[Information given — start]
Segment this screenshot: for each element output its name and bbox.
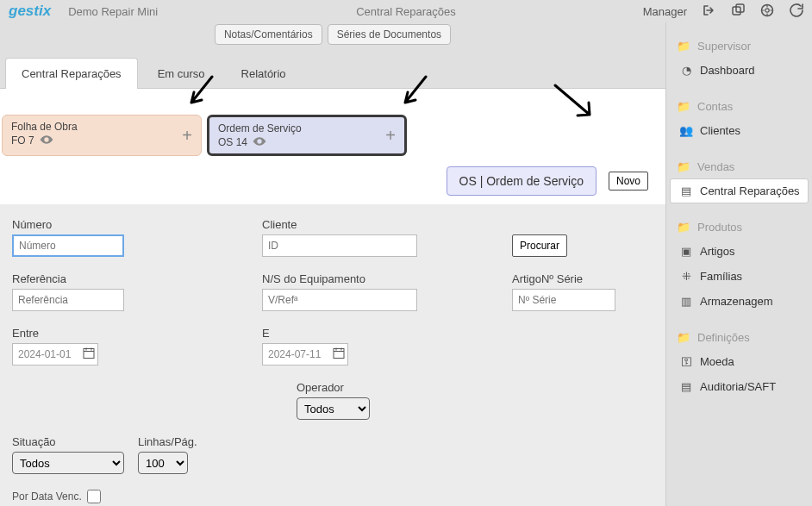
sidebar: 📁 Supervisor ◔ Dashboard 📁 Contas 👥 Clie…: [665, 22, 812, 506]
sidebar-item-clientes[interactable]: 👥 Clientes: [670, 118, 809, 143]
topbar: gestix Demo Repair Mini Central Reparaçõ…: [0, 0, 812, 22]
warehouse-icon: ▥: [679, 295, 693, 308]
sidebar-item-armazenagem[interactable]: ▥ Armazenagem: [670, 289, 809, 314]
linhaspag-select[interactable]: 100: [138, 452, 188, 474]
label-nsequip: N/S do Equipamento: [262, 272, 417, 285]
sidebar-section-produtos: 📁 Produtos: [670, 216, 809, 239]
search-form: Número Cliente Procurar Referência N/S d: [0, 204, 665, 506]
user-label[interactable]: Manager: [643, 5, 687, 18]
card-title: Ordem de Serviço: [218, 122, 396, 134]
novo-button[interactable]: Novo: [609, 172, 648, 191]
series-button[interactable]: Séries de Documentos: [328, 24, 451, 45]
notas-button[interactable]: Notas/Comentários: [215, 24, 322, 45]
doc-cards-row: Folha de Obra FO 7 + Ordem de Serviço OS…: [0, 89, 665, 161]
audit-icon: ▤: [679, 380, 693, 393]
label-artigo: ArtigoNº Série: [512, 272, 615, 285]
svg-rect-4: [84, 349, 94, 359]
folder-icon: 📁: [677, 221, 690, 234]
label-pordata: Por Data Venc.: [12, 490, 82, 503]
grid-icon: ⁜: [679, 270, 693, 283]
situacao-select[interactable]: Todos: [12, 452, 124, 474]
label-numero: Número: [12, 218, 124, 231]
gauge-icon: ◔: [679, 64, 693, 77]
operador-select[interactable]: Todos: [297, 397, 370, 420]
nsequip-input[interactable]: [262, 289, 417, 311]
topbar-title: Central Reparações: [356, 5, 456, 18]
card-title: Folha de Obra: [11, 121, 192, 133]
sidebar-item-central-reparacoes[interactable]: ▤ Central Reparações: [670, 178, 809, 203]
cliente-input[interactable]: [262, 234, 417, 257]
sidebar-section-contas: 📁 Contas: [670, 95, 809, 118]
plus-icon[interactable]: +: [385, 126, 396, 146]
referencia-input[interactable]: [12, 289, 124, 311]
plus-icon[interactable]: +: [182, 126, 192, 146]
help-icon[interactable]: [760, 3, 774, 20]
pordata-checkbox[interactable]: [87, 490, 101, 503]
sidebar-section-vendas: 📁 Vendas: [670, 155, 809, 178]
users-icon: 👥: [679, 124, 693, 137]
card-ordem-de-servico[interactable]: Ordem de Serviço OS 14 +: [207, 115, 407, 156]
pordata-row: Por Data Venc.: [12, 490, 653, 503]
sidebar-item-artigos[interactable]: ▣ Artigos: [670, 239, 809, 264]
artigo-input[interactable]: [512, 289, 615, 311]
action-row: OS | Ordem de Serviço Novo: [0, 161, 665, 204]
label-referencia: Referência: [12, 272, 124, 285]
sidebar-item-dashboard[interactable]: ◔ Dashboard: [670, 58, 809, 83]
sidebar-item-moeda[interactable]: ⚿ Moeda: [670, 349, 809, 374]
label-e: E: [262, 327, 348, 340]
label-entre: Entre: [12, 327, 98, 340]
arrow-icon: [550, 82, 602, 129]
refresh-icon[interactable]: [790, 3, 803, 20]
sidebar-section-definicoes: 📁 Definições: [670, 326, 809, 349]
company-name: Demo Repair Mini: [68, 5, 158, 18]
box-icon: ▣: [679, 245, 693, 258]
eye-icon: [40, 134, 53, 147]
numero-input[interactable]: [12, 234, 124, 257]
tab-em-curso[interactable]: Em curso: [141, 58, 222, 89]
svg-rect-5: [334, 349, 344, 359]
label-linhaspag: Linhas/Pág.: [138, 435, 197, 448]
toolbar-pill-row: Notas/Comentários Séries de Documentos: [0, 22, 665, 48]
os-title-button[interactable]: OS | Ordem de Serviço: [447, 166, 597, 196]
label-operador: Operador: [297, 381, 370, 394]
logo[interactable]: gestix: [9, 3, 51, 20]
folder-icon: 📁: [677, 100, 690, 113]
sidebar-item-familias[interactable]: ⁜ Famílias: [670, 264, 809, 289]
label-cliente: Cliente: [262, 218, 417, 231]
folder-icon: 📁: [677, 160, 690, 173]
document-icon: ▤: [679, 184, 693, 197]
folder-icon: 📁: [677, 40, 690, 53]
tab-central-reparacoes[interactable]: Central Reparações: [5, 58, 138, 89]
card-folha-de-obra[interactable]: Folha de Obra FO 7 +: [2, 115, 202, 156]
card-code: OS 14: [218, 136, 247, 148]
tabs-row: Central Reparações Em curso Relatório: [0, 48, 665, 89]
eye-icon: [253, 136, 266, 148]
tab-relatorio[interactable]: Relatório: [225, 58, 303, 89]
calendar-icon[interactable]: [333, 347, 345, 362]
folder-icon: 📁: [677, 331, 690, 344]
svg-point-3: [765, 8, 769, 11]
sidebar-section-supervisor: 📁 Supervisor: [670, 34, 809, 58]
key-icon: ⚿: [679, 355, 693, 368]
copy-icon[interactable]: [732, 3, 745, 19]
logout-icon[interactable]: [703, 4, 716, 19]
calendar-icon[interactable]: [83, 347, 95, 362]
label-situacao: Situação: [12, 435, 124, 448]
sidebar-item-auditoria[interactable]: ▤ Auditoria/SAFT: [670, 374, 809, 399]
procurar-button[interactable]: Procurar: [512, 234, 567, 257]
card-code: FO 7: [11, 134, 34, 147]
[Information given — finish]
- [Problem requirements]: Filter the records above for "operador" and copy every matching line.

- [Solution to this task]:
operador-select[interactable]: Todos: [297, 397, 370, 420]
label-operador: Operador: [297, 381, 370, 394]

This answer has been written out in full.